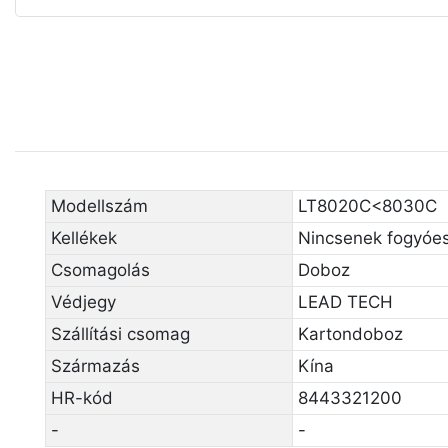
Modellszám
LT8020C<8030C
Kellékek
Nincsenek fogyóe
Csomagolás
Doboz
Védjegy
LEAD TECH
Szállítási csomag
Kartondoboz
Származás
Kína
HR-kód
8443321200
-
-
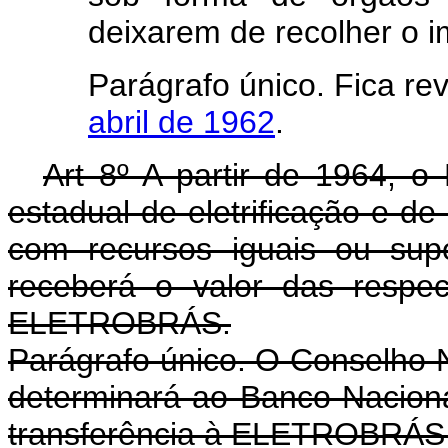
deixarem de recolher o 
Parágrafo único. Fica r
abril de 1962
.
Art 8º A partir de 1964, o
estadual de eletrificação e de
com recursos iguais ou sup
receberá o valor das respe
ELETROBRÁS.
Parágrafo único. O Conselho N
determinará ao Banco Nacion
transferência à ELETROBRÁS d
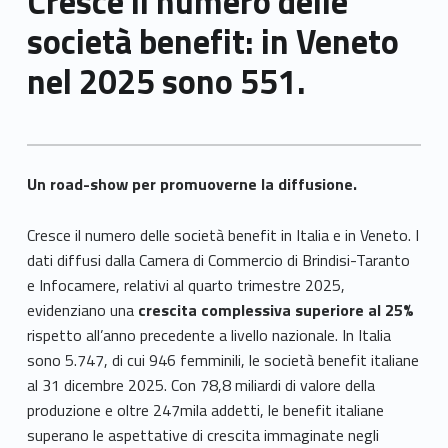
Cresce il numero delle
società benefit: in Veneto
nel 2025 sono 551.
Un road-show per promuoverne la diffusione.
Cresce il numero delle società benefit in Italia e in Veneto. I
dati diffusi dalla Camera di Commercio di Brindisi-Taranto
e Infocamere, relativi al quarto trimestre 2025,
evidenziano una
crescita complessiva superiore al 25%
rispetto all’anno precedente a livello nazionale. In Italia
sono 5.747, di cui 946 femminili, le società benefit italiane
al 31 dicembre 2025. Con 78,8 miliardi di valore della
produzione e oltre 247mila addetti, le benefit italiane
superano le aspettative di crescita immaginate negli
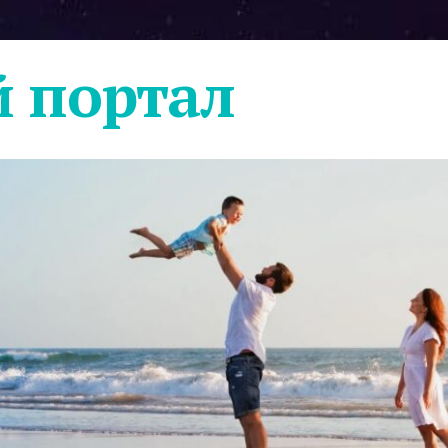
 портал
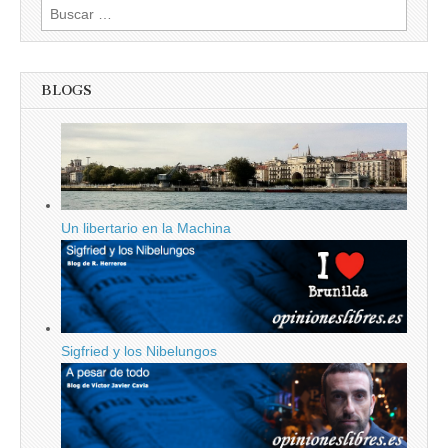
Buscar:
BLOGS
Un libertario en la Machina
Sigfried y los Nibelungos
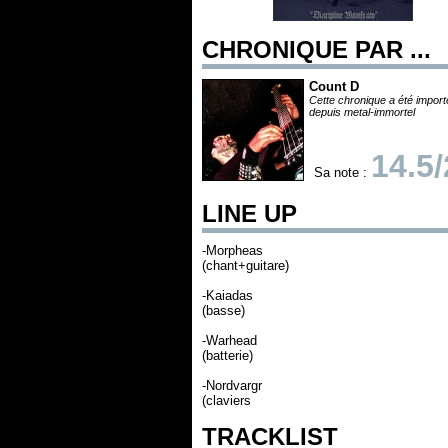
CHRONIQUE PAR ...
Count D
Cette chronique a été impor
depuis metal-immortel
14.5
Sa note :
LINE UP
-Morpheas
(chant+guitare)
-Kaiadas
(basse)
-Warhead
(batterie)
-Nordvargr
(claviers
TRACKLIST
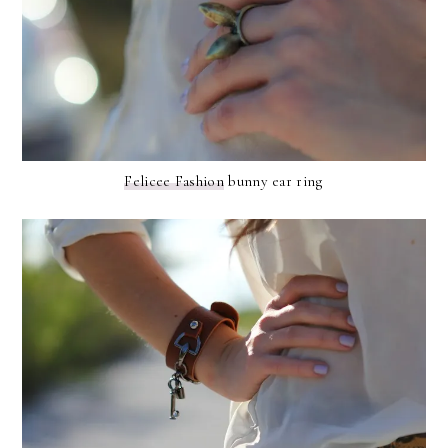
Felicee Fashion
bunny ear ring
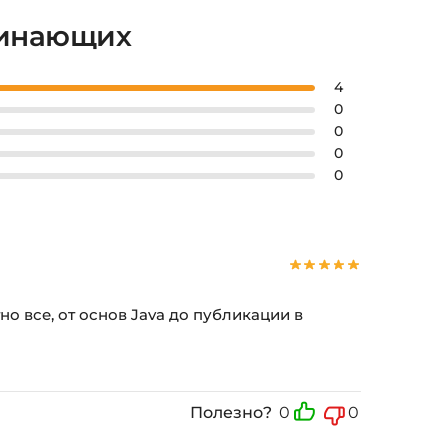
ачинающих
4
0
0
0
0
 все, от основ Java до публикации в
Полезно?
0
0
+-------+
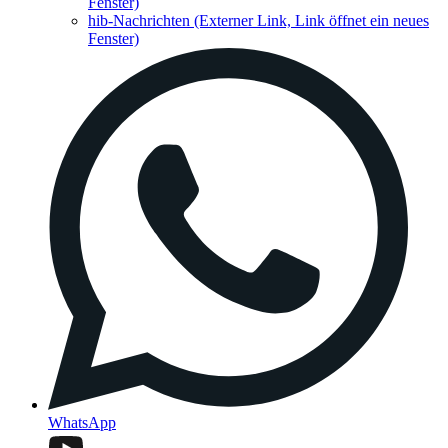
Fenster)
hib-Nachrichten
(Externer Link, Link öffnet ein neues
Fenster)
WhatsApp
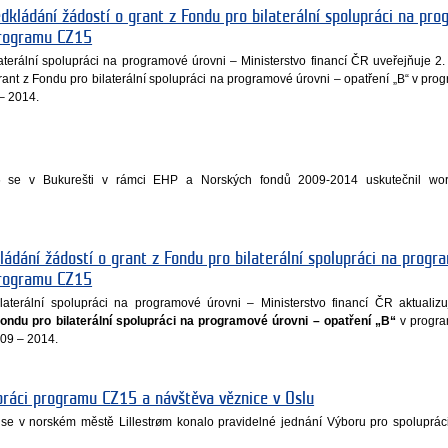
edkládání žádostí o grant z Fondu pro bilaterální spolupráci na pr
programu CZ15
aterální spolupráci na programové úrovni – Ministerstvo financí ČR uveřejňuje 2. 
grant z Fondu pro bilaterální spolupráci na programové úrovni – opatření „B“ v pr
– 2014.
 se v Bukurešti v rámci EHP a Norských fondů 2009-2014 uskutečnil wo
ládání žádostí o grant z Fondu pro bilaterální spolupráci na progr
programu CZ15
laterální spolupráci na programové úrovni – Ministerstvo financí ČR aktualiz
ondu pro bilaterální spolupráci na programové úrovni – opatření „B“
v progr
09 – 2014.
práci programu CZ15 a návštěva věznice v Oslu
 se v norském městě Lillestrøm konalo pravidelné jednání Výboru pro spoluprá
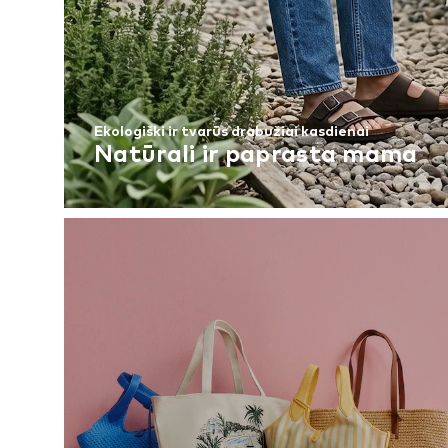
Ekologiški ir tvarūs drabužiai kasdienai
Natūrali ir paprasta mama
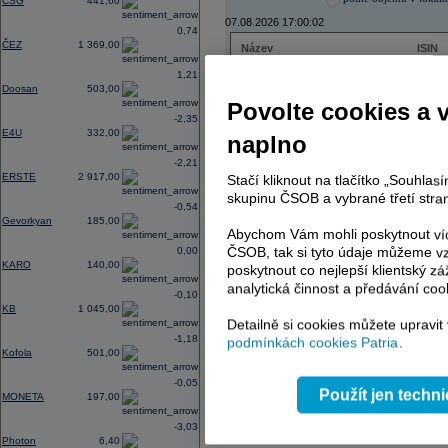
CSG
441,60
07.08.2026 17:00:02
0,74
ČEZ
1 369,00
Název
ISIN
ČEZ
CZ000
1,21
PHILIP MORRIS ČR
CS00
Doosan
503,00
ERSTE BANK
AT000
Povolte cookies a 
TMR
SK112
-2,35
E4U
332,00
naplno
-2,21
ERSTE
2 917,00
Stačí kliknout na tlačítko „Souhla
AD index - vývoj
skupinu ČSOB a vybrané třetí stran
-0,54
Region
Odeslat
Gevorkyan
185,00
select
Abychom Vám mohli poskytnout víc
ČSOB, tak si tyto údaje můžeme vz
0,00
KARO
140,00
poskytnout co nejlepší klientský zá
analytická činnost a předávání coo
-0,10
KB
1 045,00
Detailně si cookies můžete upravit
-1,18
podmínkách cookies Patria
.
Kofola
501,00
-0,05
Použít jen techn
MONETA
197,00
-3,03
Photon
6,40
+-------+
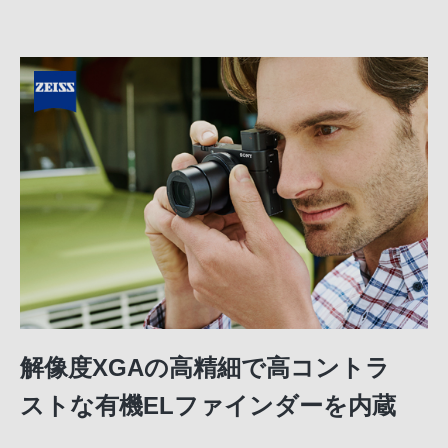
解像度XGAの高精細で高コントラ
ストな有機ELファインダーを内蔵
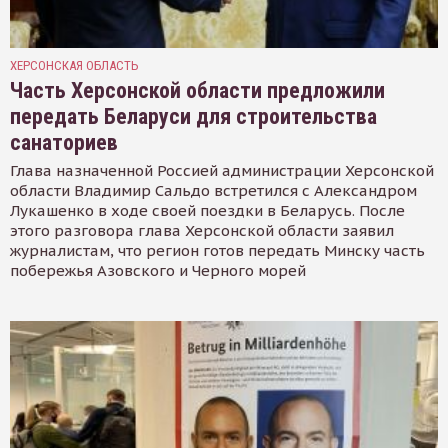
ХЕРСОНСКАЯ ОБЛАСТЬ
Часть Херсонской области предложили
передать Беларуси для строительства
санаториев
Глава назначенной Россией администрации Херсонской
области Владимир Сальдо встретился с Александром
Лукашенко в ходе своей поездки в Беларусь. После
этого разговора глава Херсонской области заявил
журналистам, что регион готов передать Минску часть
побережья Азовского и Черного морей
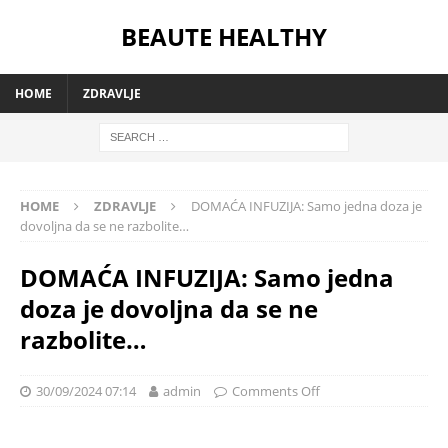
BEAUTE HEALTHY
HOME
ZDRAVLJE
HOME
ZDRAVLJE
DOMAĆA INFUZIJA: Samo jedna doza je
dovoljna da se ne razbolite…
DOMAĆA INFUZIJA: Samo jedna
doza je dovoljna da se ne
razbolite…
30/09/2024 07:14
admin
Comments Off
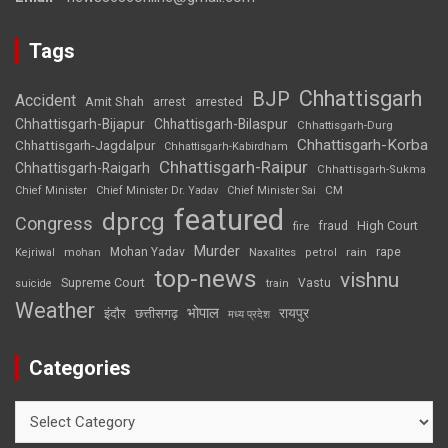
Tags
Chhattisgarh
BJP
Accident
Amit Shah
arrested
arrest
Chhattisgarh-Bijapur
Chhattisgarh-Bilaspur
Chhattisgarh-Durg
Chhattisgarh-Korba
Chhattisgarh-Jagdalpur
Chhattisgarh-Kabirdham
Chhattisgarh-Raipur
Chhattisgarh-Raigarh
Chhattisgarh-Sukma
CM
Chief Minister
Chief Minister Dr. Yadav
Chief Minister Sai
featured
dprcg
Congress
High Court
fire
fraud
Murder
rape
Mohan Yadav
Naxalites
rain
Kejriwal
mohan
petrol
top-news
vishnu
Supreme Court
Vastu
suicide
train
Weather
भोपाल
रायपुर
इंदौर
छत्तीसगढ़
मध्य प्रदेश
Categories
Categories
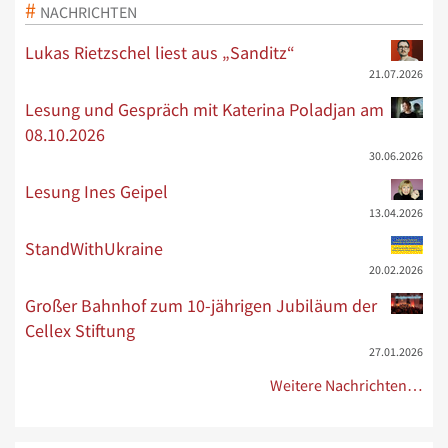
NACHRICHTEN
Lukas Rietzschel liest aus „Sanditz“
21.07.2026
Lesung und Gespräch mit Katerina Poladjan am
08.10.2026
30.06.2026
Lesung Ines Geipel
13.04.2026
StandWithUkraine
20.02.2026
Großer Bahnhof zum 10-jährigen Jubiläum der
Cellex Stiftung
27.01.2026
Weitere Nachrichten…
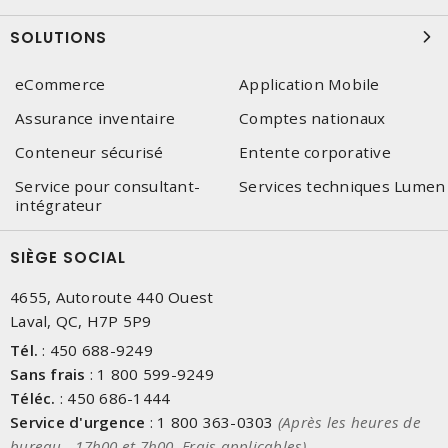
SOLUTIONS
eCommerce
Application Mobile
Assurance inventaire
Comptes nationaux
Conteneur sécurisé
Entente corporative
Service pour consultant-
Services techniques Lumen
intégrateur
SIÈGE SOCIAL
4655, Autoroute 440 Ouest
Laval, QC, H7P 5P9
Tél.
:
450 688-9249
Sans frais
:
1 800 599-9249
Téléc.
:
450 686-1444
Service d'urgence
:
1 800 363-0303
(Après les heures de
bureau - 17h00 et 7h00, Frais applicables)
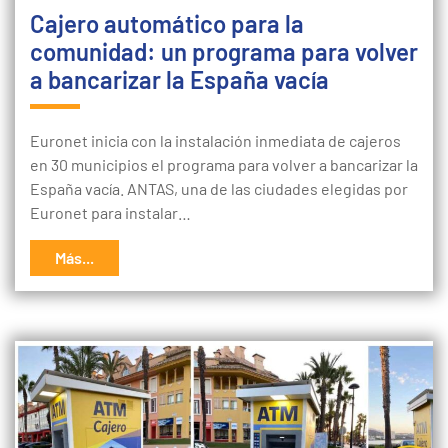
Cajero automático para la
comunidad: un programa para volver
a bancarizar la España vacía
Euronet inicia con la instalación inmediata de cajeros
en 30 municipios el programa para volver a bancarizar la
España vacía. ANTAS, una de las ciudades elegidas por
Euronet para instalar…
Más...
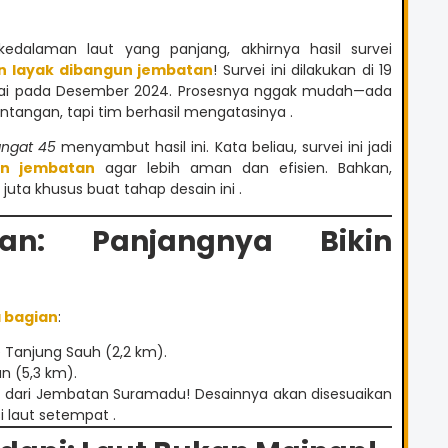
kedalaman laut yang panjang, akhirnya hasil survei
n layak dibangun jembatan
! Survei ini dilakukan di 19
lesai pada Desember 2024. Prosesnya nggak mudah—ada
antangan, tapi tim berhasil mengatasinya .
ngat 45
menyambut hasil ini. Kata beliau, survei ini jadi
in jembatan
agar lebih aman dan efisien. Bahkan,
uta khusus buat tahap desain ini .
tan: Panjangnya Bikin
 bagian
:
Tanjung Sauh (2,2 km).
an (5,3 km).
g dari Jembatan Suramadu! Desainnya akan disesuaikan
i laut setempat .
+-------+
- [What the exercise asks] From the data above, retype only the lines starting with the line with "Assurance inventaire" and going on through the line with "i laut setempat .", exactly, leaving out the pictures.

- [Output for this task]
Assurance inventaire
Comptes nationaux
Conteneur sécurisé
Entente corporative
Service pour consultant-
Services techniques Lumen
intégrateur
SIÈGE SOCIAL
4655, Autoroute 440 Ouest
Laval, QC, H7P 5P9
Tél.
:
450 688-9249
Sans frais
:
1 800 599-9249
Téléc.
:
450 686-1444
Service d'urgence
:
1 800 363-0303
(Après les heures de
bureau - 17h00 et 7h00, Frais applicables)
Cajero automático para la
comunidad: un programa para volver
a bancarizar la España vacía
Euronet inicia con la instalación inmediata de cajeros
en 30 municipios el programa para volver a bancarizar la
España vacía. ANTAS, una de las ciudades elegidas por
Euronet para instalar…
Más...
kedalaman laut yang panjang, akhirnya hasil survei
n layak dibangun jembatan
! Survei ini dilakukan di 19
lesai pada Desember 2024. Prosesnya nggak mudah—ada
antangan, tapi tim berhasil mengatasinya .
ngat 45
menyambut hasil ini. Kata beliau, survei ini jadi
in jembatan
agar lebih aman dan efisien. Bahkan,
uta khusus buat tahap desain ini .
tan: Panjangnya Bikin
 bagian
:
Tanjung Sauh (2,2 km).
an (5,3 km).
g dari Jembatan Suramadu! Desainnya akan disesuaikan
i laut setempat .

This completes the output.